» **INSTRUCTIONS FOR THE TASK**: All the lines below should be set down exactly, with no picture carried into the copy.

» **Page-level text extractions**:
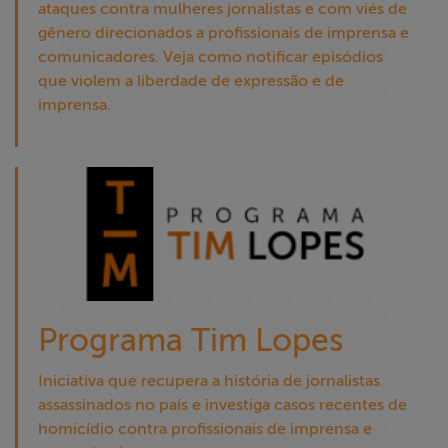
ataques contra mulheres jornalistas e com viés de
gênero direcionados a profissionais de imprensa e
comunicadores. Veja como notificar episódios
que violem a liberdade de expressão e de
imprensa.
Programa Tim Lopes
Iniciativa que recupera a história de jornalistas
assassinados no país e investiga casos recentes de
homicídio contra profissionais de imprensa e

» **ANSWER FOR THE TASK**:
ataques contra mulheres jornalistas e com viés de
gênero direcionados a profissionais de imprensa e
comunicadores. Veja como notificar episódios
que violem a liberdade de expressão e de
imprensa.
Programa Tim Lopes
Iniciativa que recupera a história de jornalistas
assassinados no país e investiga casos recentes de
homicídio contra profissionais de imprensa e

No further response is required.